Tuesday, November 8, 2011

More thoughts about Oppenheimer selling to Anglo

We read today that Stephen Lussier's, of De Beers, stated that there will be no changes in De Beers operations.  It would have been destructive to have said otherwise.  Such comments are a necessary part of keeping the boat from rocking.  There is nothing else he could really say.  As the closing on this sale will take time, it is of paramount importance to have "business as usual."  By the time Anglo fully takes over, Lussier's comments will have faded away.

I thinking about this kind of distance between actions, I cannot help thinking there has been some pre-planning in the Oppenheimer sale.  There had been some rumblings about a sale at least a year ago.  But there were a few open issues that had to be dealt with first.

First, Nicholas Oppenheimer had to quit the Anglo board, a necessary move as his presence at this juncture would once again tie him to whatever moves Anglo wants to makes.  Second, there had to be a new contract with Botswana.  That happened recently, with a ten-year deal that also rips up most London operations.  Third, there was the recent refinancing of a few $b in debt.  Now, with the De Beers operation "cleaned up" a bit, the move to Anglo raises few questions and does not further erode Anglo's stock prices.  On the contrary, it makes the deal a plus as viewed by the world markets.  (Reuters opines that it all fits well with possible buyout of Anglo by another mining giant.  See the New York Times note about Anglo at http://www.nytimes.com/2011/11/07/business/de-beers-makes-anglo-american-a-better-merger-catch.html?_r=1&scp=1&sq=de%20beers%20sells%20out&st=cse)

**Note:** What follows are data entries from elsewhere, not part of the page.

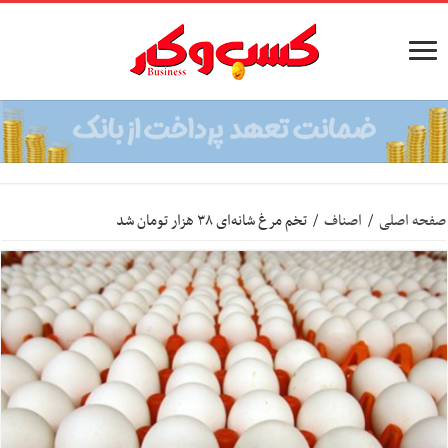
صفحه اصلی
/
اصناف
/
تخم مرغ شانه‌ای ۳۸ هزار تومان شد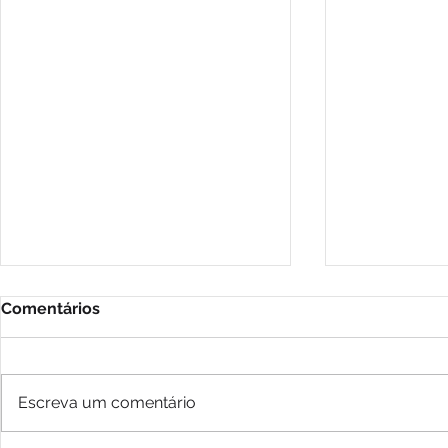
Comentários
Escreva um comentário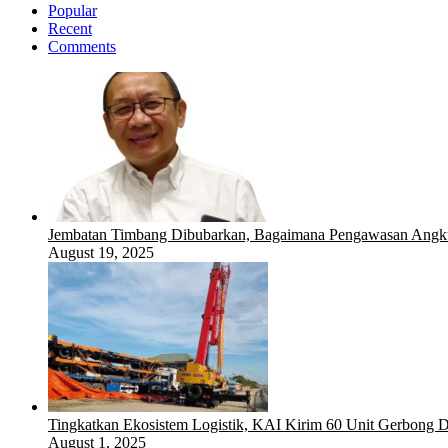
Popular
Recent
Comments
Jembatan Timbang Dibubarkan, Bagaimana Pengawasan Angku
August 19, 2025
Tingkatkan Ekosistem Logistik, KAI Kirim 60 Unit Gerbong D
August 1, 2025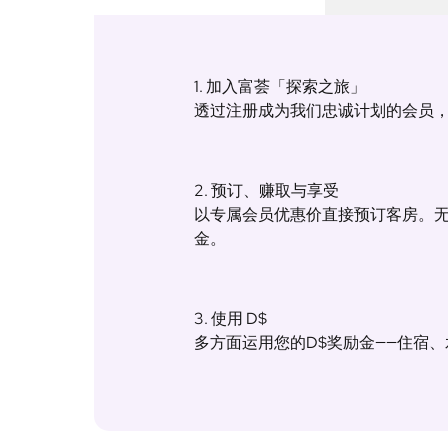
1. 加入富荟「探索之旅」
透过注册成为我们忠诚计划的会员，您
2. 预订、赚取与享受
以专属会员优惠价直接预订客房。无
金。
3. 使用 D$
多方面运用您的D$奖励金——住宿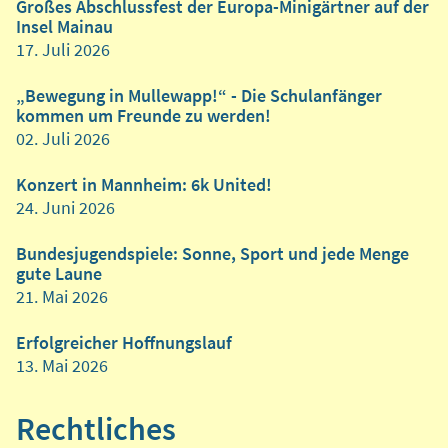
Großes Abschlussfest der Europa-Minigärtner auf der
Insel Mainau
17. Juli 2026
„Bewegung in Mullewapp!“ - Die Schulanfänger
kommen um Freunde zu werden!
02. Juli 2026
Konzert in Mannheim: 6k United!
24. Juni 2026
Bundesjugendspiele: Sonne, Sport und jede Menge
gute Laune
21. Mai 2026
Erfolgreicher Hoffnungslauf
13. Mai 2026
Rechtliches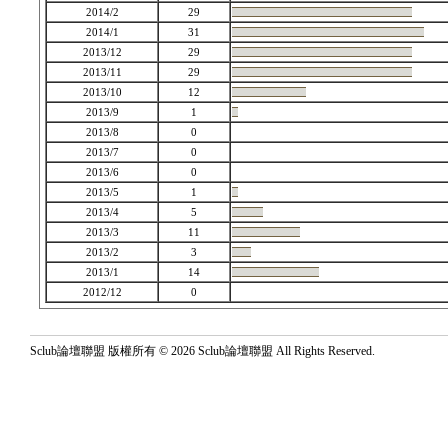
2014/2
29
2014/1
31
2013/12
29
2013/11
29
2013/10
12
2013/9
1
2013/8
0
2013/7
0
2013/6
0
2013/5
1
2013/4
5
2013/3
11
2013/2
3
2013/1
14
2012/12
0
Sclub論壇聯盟 版權所有 © 2026 Sclub論壇聯盟 All Rights Reserved.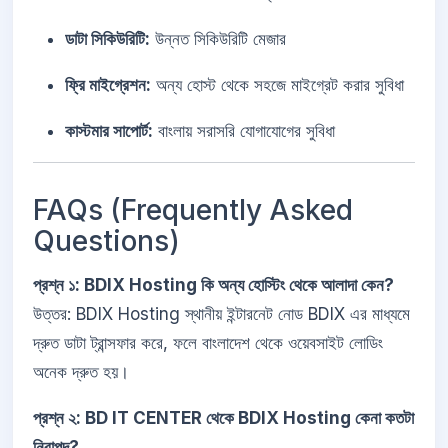
ডাটা সিকিউরিটি:
উন্নত সিকিউরিটি মেজার
ফ্রি মাইগ্রেশন:
অন্য হোস্ট থেকে সহজে মাইগ্রেট করার সুবিধা
কাস্টমার সাপোর্ট:
বাংলায় সরাসরি যোগাযোগের সুবিধা
FAQs (Frequently Asked
Questions)
প্রশ্ন ১: BDIX Hosting কি অন্য হোস্টিং থেকে আলাদা কেন?
উত্তর: BDIX Hosting স্থানীয় ইন্টারনেট নোড BDIX এর মাধ্যমে
দ্রুত ডাটা ট্রান্সফার করে, ফলে বাংলাদেশ থেকে ওয়েবসাইট লোডিং
অনেক দ্রুত হয়।
প্রশ্ন ২: BD IT CENTER থেকে BDIX Hosting কেনা কতটা
নিরাপদ?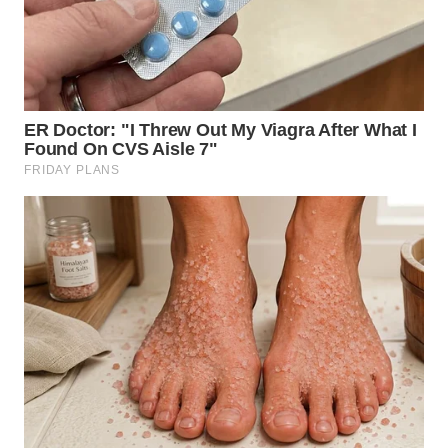
WN
SUMEDANG
WN
CIANJUR
WN
KEPULAUAN
SERIBU
WN
TANGERANG
WN
BINJAI
WN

As much as all this makes sense, it is still only speculation that the purchase was planned many months ago, predicated on all these moves, even though a number of insiders have been reported to confirm that Anglo management was anxious to make a change.

Interesting, of course, that the industry's own views of the impact of this change are largely ignored by the press - irrelevant, really.  The only view is that rising markets and shrinking production will make diamonds more profitable, etc., etc., etc. We see it as having far more disruptive potential on the industry as a whole.  Nevertheless, my guess is that Anglo will take actions to strengthen profits, and if Anglo sells out to another mining company, we can be doubly assured of that objective.  Forevermark, for one, will be on short leash.